** Excerpted data follows **

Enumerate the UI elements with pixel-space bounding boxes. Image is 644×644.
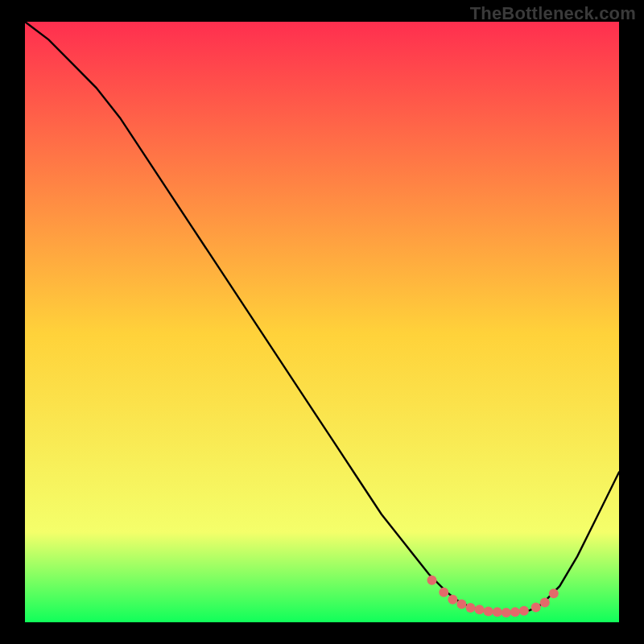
marker-dot [519, 606, 529, 616]
marker-dot [493, 607, 502, 617]
marker-dot [510, 607, 520, 617]
chart-container: { "watermark": "TheBottleneck.com", "col… [0, 0, 644, 644]
marker-dot [502, 608, 511, 617]
marker-dot [456, 600, 466, 609]
marker-dot [531, 602, 541, 612]
marker-dot [466, 603, 476, 613]
marker-dot [448, 595, 457, 605]
marker-dot [475, 605, 485, 614]
marker-dot [427, 576, 437, 585]
chart-svg [0, 0, 644, 644]
marker-dot [549, 588, 559, 598]
marker-dot [484, 607, 493, 617]
marker-dot [540, 597, 550, 607]
marker-dot [439, 588, 448, 597]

** End of Excerpted data **

• Task to carry out
Give back every record above word for word; the pictures have no place in it.

• Output for this exercise
Enumerate the UI elements with pixel-space bounding boxes. Image is 644×644.
marker-dot [519, 606, 529, 616]
marker-dot [493, 607, 502, 617]
marker-dot [510, 607, 520, 617]
chart-container: { "watermark": "TheBottleneck.com", "col… [0, 0, 644, 644]
marker-dot [502, 608, 511, 617]
marker-dot [456, 600, 466, 609]
marker-dot [531, 602, 541, 612]
marker-dot [466, 603, 476, 613]
marker-dot [448, 595, 457, 605]
marker-dot [475, 605, 485, 614]
marker-dot [427, 576, 437, 585]
chart-svg [0, 0, 644, 644]
marker-dot [549, 588, 559, 598]
marker-dot [484, 607, 493, 617]
marker-dot [540, 597, 550, 607]
marker-dot [439, 588, 448, 597]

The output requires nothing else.